Articulating your institution’s employer brand

The following is a post that I wrote earlier this semester for Inside Higher Ed’s Call to Action marketing and communications blog.

Inside Higher Ed logoFaculty and staff are the heart of an institution. Colleges and universities have hundreds and sometimes thousands of employees who each day deliver on the institution’s brand promise to students and others. But have we truly invested in understanding and articulating our institution’s employer brand, with prospective and current employees in mind?

During my dissertation research on higher education multi-campus brand coherence, I studied a peer institution of my university. The qualitative data collection included one-on-one interviews with more than 20 senior administrators (starting with the president), whose areas of responsibility were closely connected to the university’s brand. Participants often asked who else I was meeting with and responded with surprise when I mentioned the vice president for human resources. “Oh, that’s interesting. Why would you want to meet with HR?”

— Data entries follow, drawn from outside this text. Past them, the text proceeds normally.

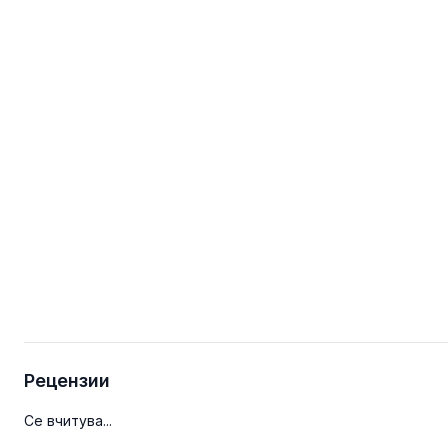
Рецензии
Се вчитува...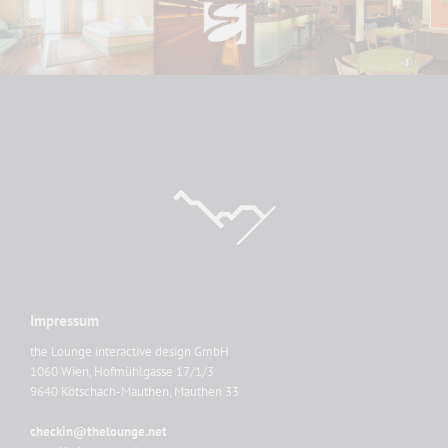
Impressum
the Lounge interactive design GmbH
1060 Wien, Hofmühlgasse 17/1/3
9640 Kötschach-Mauthen, Mauthen 33
checkin@thelounge.net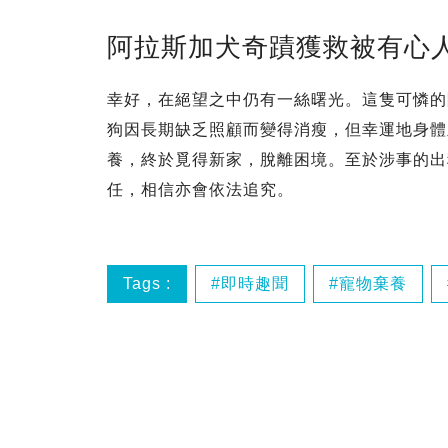
阿拉斯加犬奇蹟獲救被有心
幸好，在絕望之中仍有一絲曙光。這隻可憐的
狗因長期缺乏照顧而變得消瘦，但幸運地身體
養，終於覓得新家，脫離困境。至於涉事的出
任，相信亦會依法追究。
Tags :
即時趣聞
寵物棄養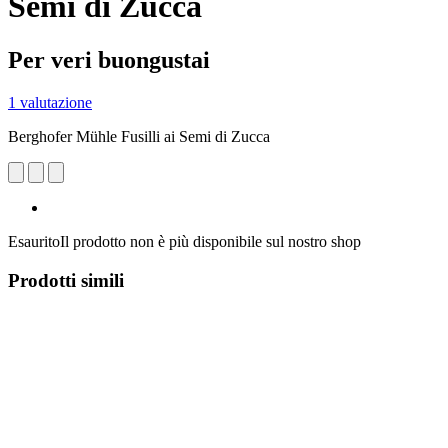
Semi di Zucca
Per veri buongustai
1 valutazione
Berghofer Mühle Fusilli ai Semi di Zucca
Esaurito
Il prodotto non è più disponibile sul nostro shop
Prodotti simili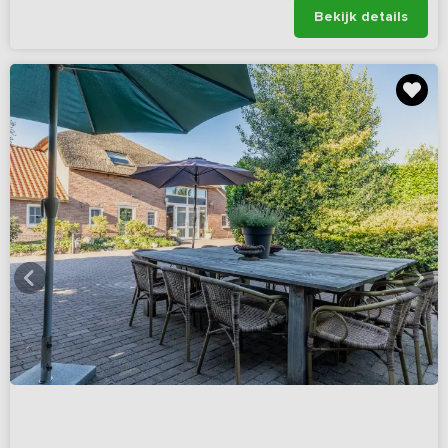
Bekijk details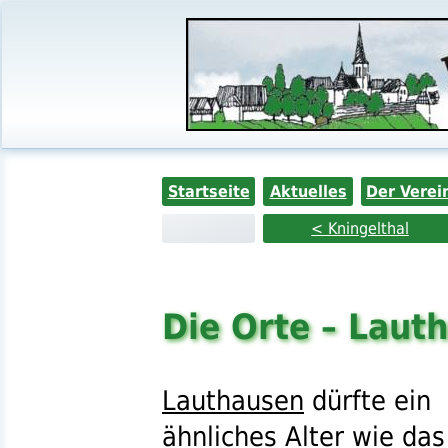
Startseite
Aktuelles
Der Verei
< Kningelthal
Die Orte – Laut
Lauthausen
dürfte ein
ähnliches Alter wie das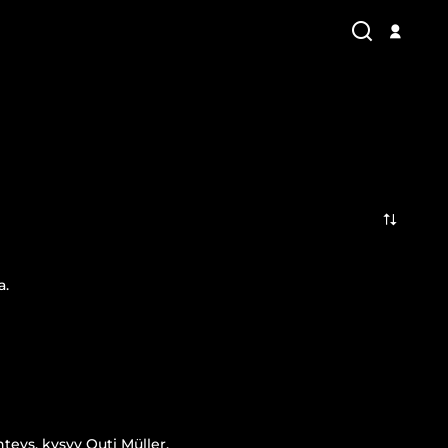
a.
eys, kysyy Outi Müller.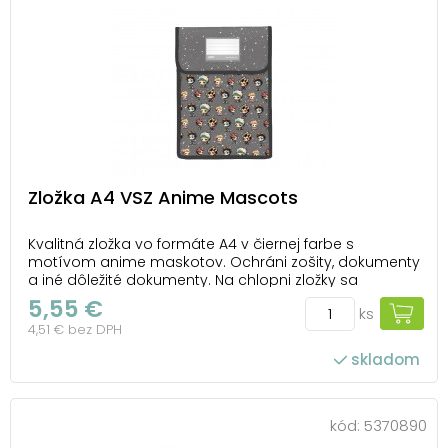
Zložka A4 VSZ Anime Mascots
Kvalitná zložka vo formáte A4 v čiernej farbe s
motívom anime maskotov. Ochráni zošity, dokumenty
a iné dôležité dokumenty. Na chlopni zložky sa
nachádza štítok pre popis. Uzatváranie na suchý zips
5,55 €
ks
zaručuje, že sa obsah nevysype ani nezničí. Okraje
4,51 € bez DPH
zložky sú prešité. Materiál: PP Farba: čier...
skladom
kód:
5370890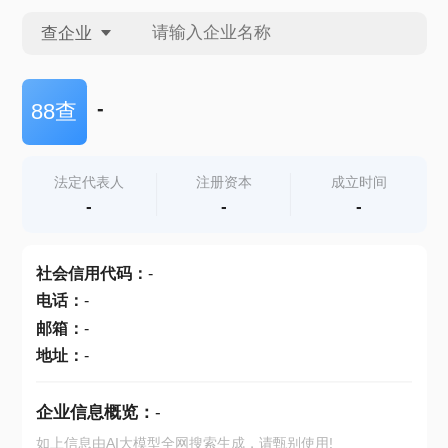
查企业
查企业
-
88查
查招投标
法定代表人
注册资本
成立时间
-
-
-
查产地
社会信用代码
：
-
电话
：
-
邮箱
：
-
地址
：
-
企业信息概览：
-
如上信息由AI大模型全网搜索生成，请甄别使用!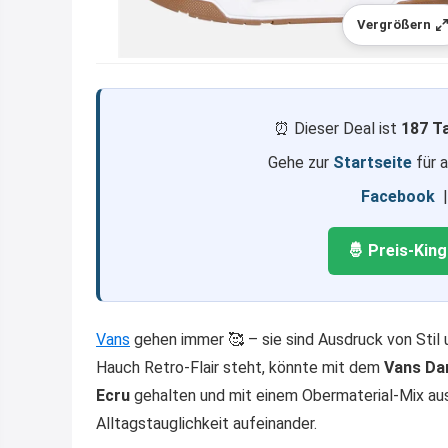
Vergrößern
⏰ Dieser Deal ist
187 T
Gehe zur
Startseite
für 
Facebook
🤴 Preis-Kin
Vans
gehen immer 🥰 – sie sind Ausdruck von Stil 
Hauch Retro-Flair steht, könnte mit dem
Vans Da
Ecru
gehalten und mit einem Obermaterial-Mix a
Alltagstauglichkeit aufeinander.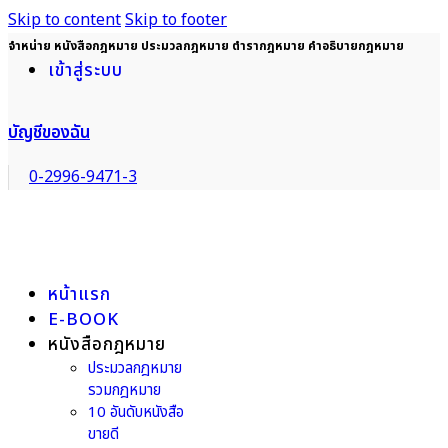
Skip to content
Skip to footer
จำหน่าย หนังสือกฎหมาย ประมวลกฎหมาย ตำรากฎหมาย คำอธิบายกฎหมาย
เข้าสู่ระบบ
บัญชีของฉัน
0-2996-9471-3
หน้าแรก
E-BOOK
หนังสือกฎหมาย
ประมวลกฎหมาย
รวมกฎหมาย
10 อันดับหนังสือ
ขายดี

A brand is what you stand for in the minds of the people you’re trying to reach, influence, and move to action, and that perception is shaped by every single experience a person has with your organization. An employer brand, then, is the perception of what it’s like to work for your institution among prospective and current faculty, staff, and administrators. As the competition to attract and retain top talent becomes fiercer, being more intentional about your employer brand is a strategic imperative. Here are three places to start:

Get close – or closer – with your central HR team.

Human resources and an institution’s brand should be inextricably linked. Partner in every possible way with HR and collectively identify opportunity areas, strategic and tactical. Where do prospective employees encounter the brand? Bring your expertise to the table to help articulate what it means to be a part of your institution and drive a more recruiting-oriented approach.

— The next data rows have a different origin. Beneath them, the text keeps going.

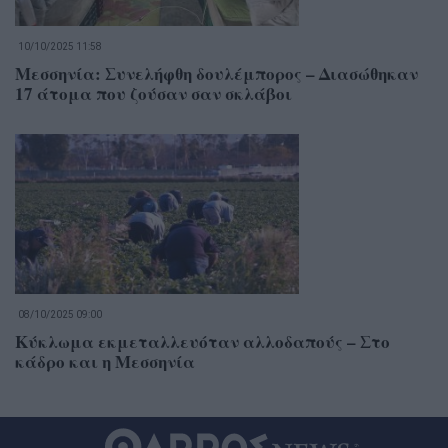
10/10/2025 11:58
Μεσσηνία: Συνελήφθη δουλέμπορος – Διασώθηκαν
17 άτομα που ζούσαν σαν σκλάβοι
08/10/2025 09:00
Κύκλωμα εκμεταλλευόταν αλλοδαπούς – Στο
κάδρο και η Μεσσηνία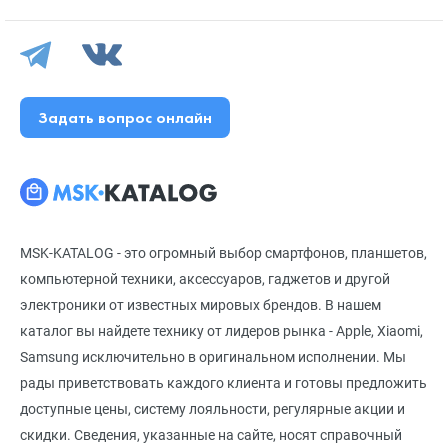
Задать вопрос онлайн
MSK-KATALOG - это огромный выбор смартфонов, планшетов,
компьютерной техники, аксессуаров, гаджетов и другой
электроники от известных мировых брендов. В нашем
каталог вы найдете технику от лидеров рынка - Apple, Xiaomi,
Samsung исключительно в оригинальном исполнении. Мы
рады приветствовать каждого клиента и готовы предложить
доступные цены, систему лояльности, регулярные акции и
скидки. Сведения, указанные на сайте, носят справочный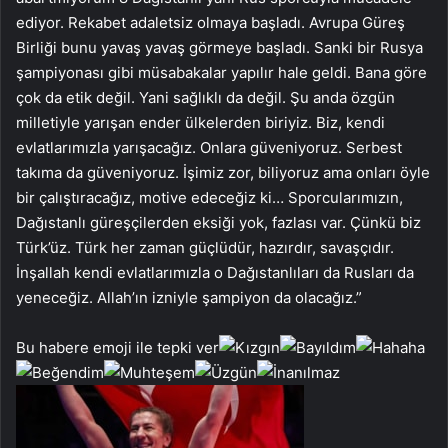
ediyor. Rekabet adaletsiz olmaya başladı. Avrupa Güreş
Birliği bunu yavaş yavaş görmeye başladı. Sanki bir Rusya
şampiyonası gibi müsabakalar yapılır hale geldi. Bana göre
çok da etik değil. Yani sağlıklı da değil. Şu anda özgün
milletiyle yarışan ender ülkelerden biriyiz. Biz, kendi
evlatlarımızla yarışacağız. Onlara güveniyoruz. Serbest
takıma da güveniyoruz. İşimiz zor, biliyoruz ama onları öyle
bir çalıştıracağız, motive edeceğiz ki… Sporcularımızın,
Dağıstanlı güreşçilerden eksiği yok, fazlası var. Çünkü biz
Türk’üz. Türk her zaman güçlüdür, hazırdır, savaşçıdır.
İnşallah kendi evlatlarımızla o Dağıstanlıları da Rusları da
yeneceğiz. Allah’ın izniyle şampiyon da olacağız.”
Bu habere emoji ile tepki ver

MIT and Ohio State, for example, go beyond the standard listing of job openings, showing why a prospective faculty or staff member should choose their organization and giving a sense of the culture that exists. Salesforce is an outstanding example outside of higher ed. The company’s careers website is just one mechanism for communicating its employer brand. Through the #SalesforceOhana hashtag (ohana means family), employees – the best source of authentic content – are sharing their experiences of working there.

At Indiana University, we’ve had a growing and rewarding partnership with university human resources over the past three years. We collaborated to discover how the university’s brand strategy could flex and come to life in relevant ways for HR’s specific audiences. We eventually built assets to deploy consistent messaging and materials across HR activities. As part of the process, our team developed personas describing how university human resources can interact with employees at specific points along their employee journey, beginning with the recruitment period.

Brand-building never ends, even with internal audiences.

While the brand strategy process should start from within, current employees are not necessarily the focus of the outcome. That is, brand strategy has external audiences in mind, such as prospective students. Don’t take internal audiences for granted. Internal communications should still reflect the brand strategy. Consider conducting market research to improve your internal communications. What are the reasons for reading (or not reading) those communications, and are there unmet needs? Additionally, find meaningful ways to keep faculty and staff engaged beyond the brand development process and brand launch. Even though the brand strategy has been in market, continue those important conversations of sharing progress and seeking feedback.

Be an advocate for employee engagement within your unit and on your campus.

Since we work in an environment of teaching and learning, we may assume that opportunities for employees to learn and develop happen naturally. Yet, higher ed compares unfavorably to many other sectors in this regard. According to Gallup, only four out of ten faculty and staff strongly agree that they have had opportunities at their institution to learn and grow over the past year.

An employer brand is not just about messaging; it’s based on the real, lived experiences of faculty and staff. And employee engagement contributes to student and institutional success. The Whole U at the University of Washington, now in its fifth year, is an excellent example of a comprehensive engagement program designed to help university employees thrive in their personal and professional lives.